What you should do: Your job is to give again, exactly and with no additions, the lines in the records below from the one with "union failures." through the one with "g to the original", both included. Omit the pictures.

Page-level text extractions

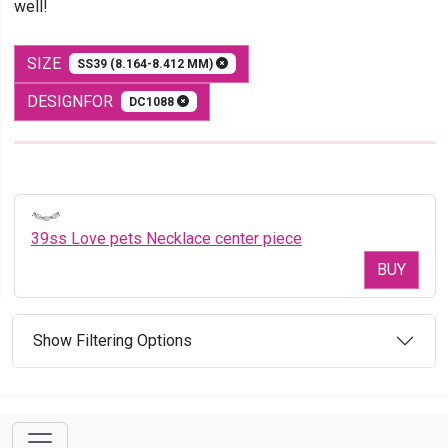
well!
SIZE
SS39 (8.164-8.412 MM)
DESIGNFOR
DC1088
39ss Love pets Necklace center piece
BUY
Show Filtering Options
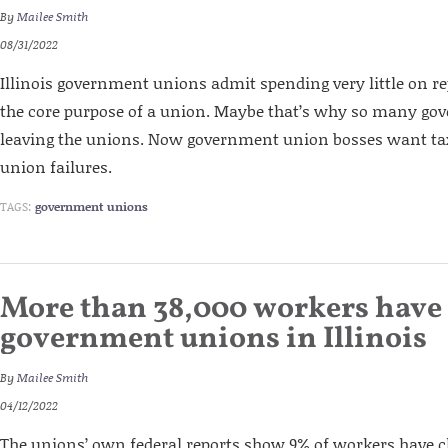
By
Mailee Smith
08/31/2022
Illinois government unions admit spending very little on r
the core purpose of a union. Maybe that’s why so many go
leaving the unions. Now government union bosses want tax
union failures.
TAGS:
government unions
More than 38,000 workers have 
government unions in Illinois
By
Mailee Smith
04/12/2022
The unions’ own federal reports show 9% of workers have 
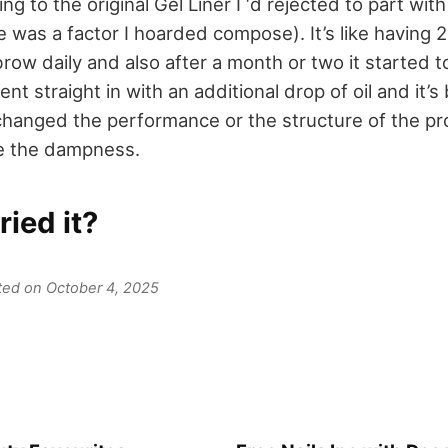
g to the original Gel Liner I ‘d rejected to part with
 was a factor I hoarded compose). It’s like having 2
row daily and also after a month or two it started t
nt straight in with an additional drop of oil and it’s 
changed the performance or the structure of the pro
re the dampness.
ried it?
ated on October 4, 2025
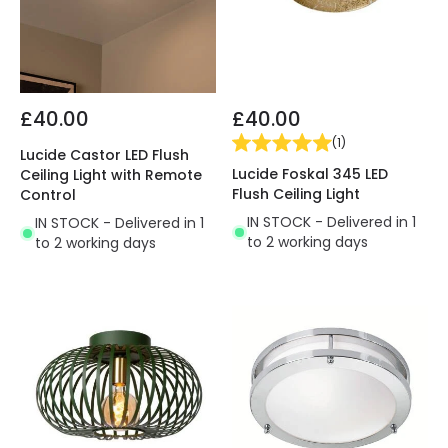
£40.00
£40.00
(
1
)
Lucide Castor LED Flush
Lucide Foskal 345 LED
Ceiling Light with Remote
Flush Ceiling Light
Control
IN STOCK - Delivered in 1
IN STOCK - Delivered in 1
to 2 working days
to 2 working days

Your response:
union failures.
TAGS:
government unions
More than 38,000 workers have 
government unions in Illinois
By
Mailee Smith
04/12/2022
The unions’ own federal reports show 9% of workers have 
g to the original Gel Liner I ‘d rejected to part with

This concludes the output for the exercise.